Кречет не осмелился подходить к ней за трапезой, наслаждаясь видом издалека. Три года тому, на далёкой Межи, Прыть избрала его, слизнув кровь с ладони и распробовав в ней колдовство, по которому, он подозревал, истосковался её звериный род. В путешествии на север они стали союзниками и научились неплохо ладить друг с другом. Остальных кельпи они с ней выловили на побережье Края Вольных Городов, понемногу сформировав существующую ныне стаю. В последний год этих кельпи объездили в Пепельном Замке, и даже определили для них троих всадников, кроме него. Правда, зимняя вылазка сократила их число благодаря Ригатсону.
— Гхаас не смотреть, что Ловчий — шесс. Гхаас сказать так дома, — она вздёрнула бровь, складывая на груди руки.
— Ну уж нет! — это заявление заставило его рассмеяться, направиться к Прыти и схватиться за ремни седла. — Меня ничего не связывает с Востоком. Так что даже не жди.
Девушка надула губы. Назвав его полукровкой, Гхаас была права лишь отчасти. Кречет никогда не был на восточном берегу. Его мать, изнасилованную рамейцем и опозоренную рождением сына-шесса, изгнали на западный берег Межи, и та не научила его ни одному слову на родном языке. С белоглазыми его связывали только золотые глаза и колдовская кровь. Гхаас взяла его протянутую руку, подтягиваясь в седло позади.
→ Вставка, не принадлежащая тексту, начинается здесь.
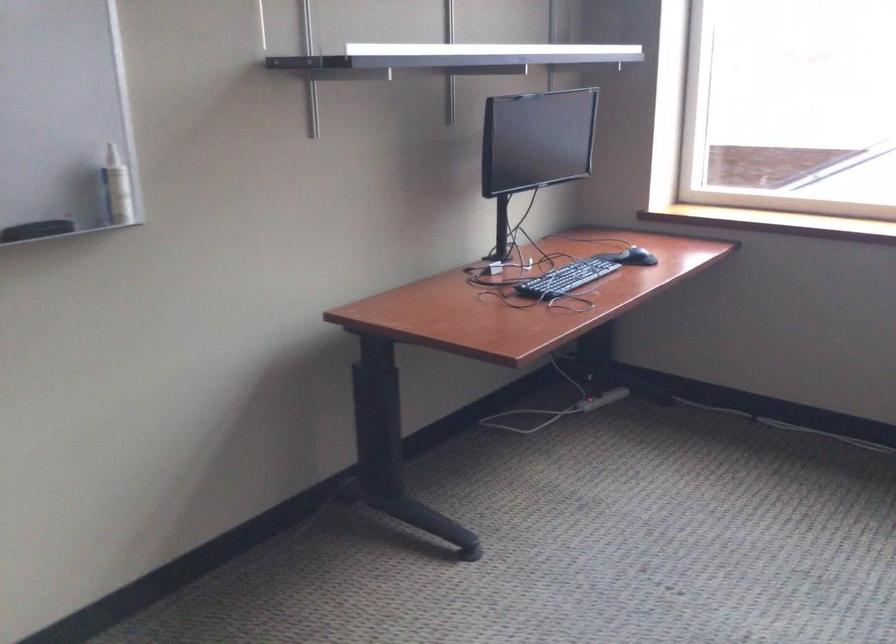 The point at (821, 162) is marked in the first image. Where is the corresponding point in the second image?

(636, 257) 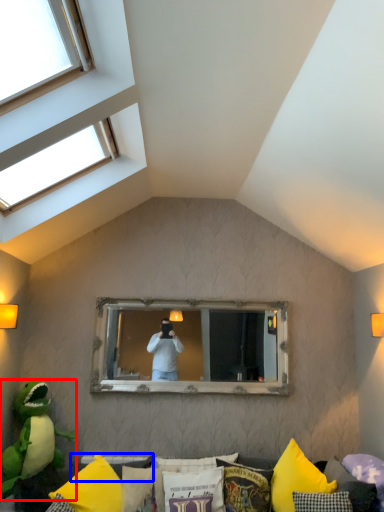 Question: Which object appears closest to the camera in this image, parrot (highlighted by a red box) or pillow (highlighted by a blue box)?

Choices:
 (A) parrot
 (B) pillow

Answer: (A) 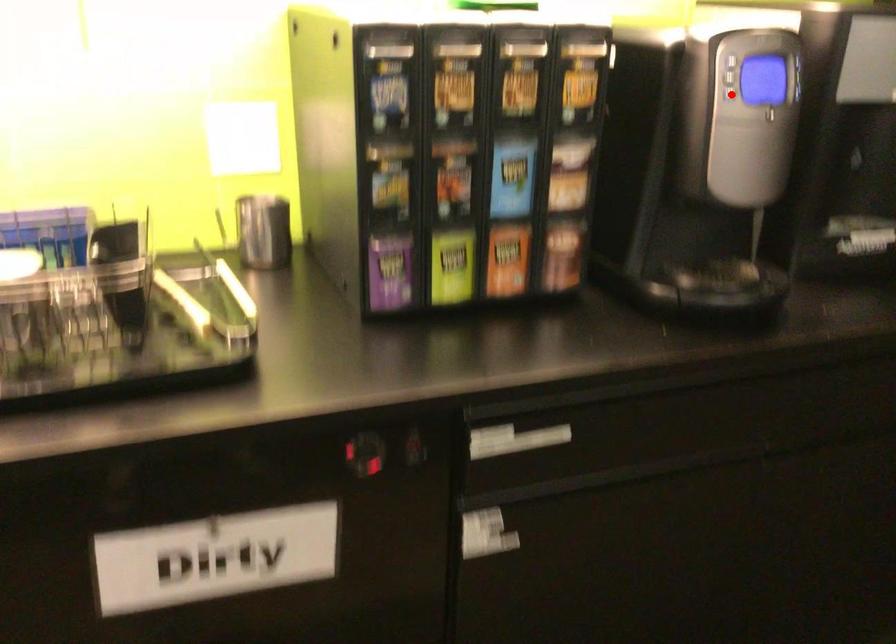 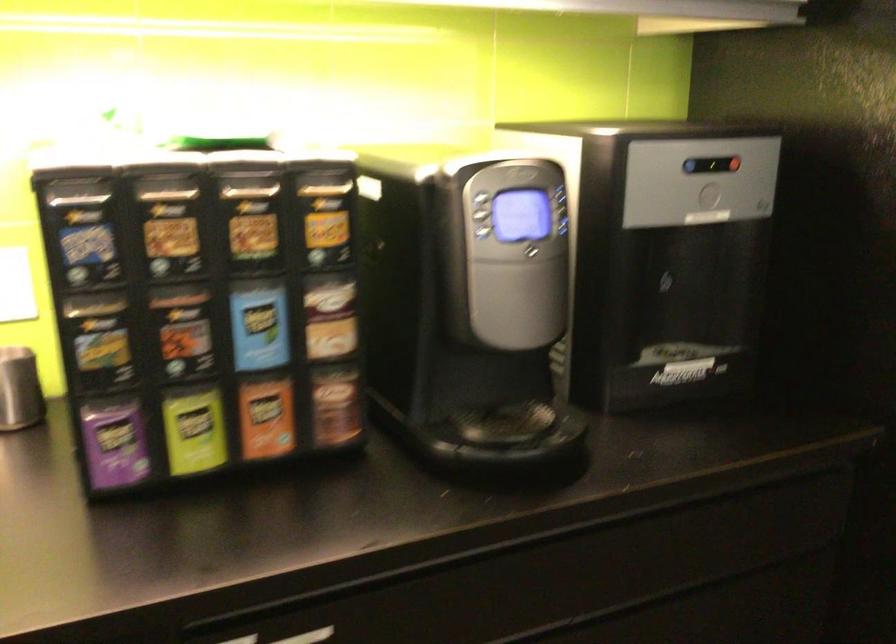 Find the pixel in the second image that matches the highlighted location in the first image.

(486, 232)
Судя по самоуверенной улыбочке, его слова ничуть её не расстроили. Возможно, из-за царящего на восточных землях матриархата, она вообще не восприняла его отказ всерьёз.
Кречет похлопал Прыть по шее в просьбе оторваться от костей и поднял на лапы, коленями направляя в чащу. После Топлых Горок прошло несколько дней, и кельпи, вдоволь насытившиеся трупами на пепелище, снова проголодались. Он подозревал, что не стоит приучать их к человечине, поэтому использовал этот лес как охотничьи угодья. К тому же здесь протекала река, в которой эти, в общем-то водные твари, чувствовали себя лучше. Мирле написала письмо от его имени местному марлу, чей деревянный замок стоял южнее: не просьбу поохотиться, а благодарность, что тот предоставил свои леса нуждам государя Серебряного. Наглый дипломатический трюк, как она выразилась. А леса и вправду были хороши.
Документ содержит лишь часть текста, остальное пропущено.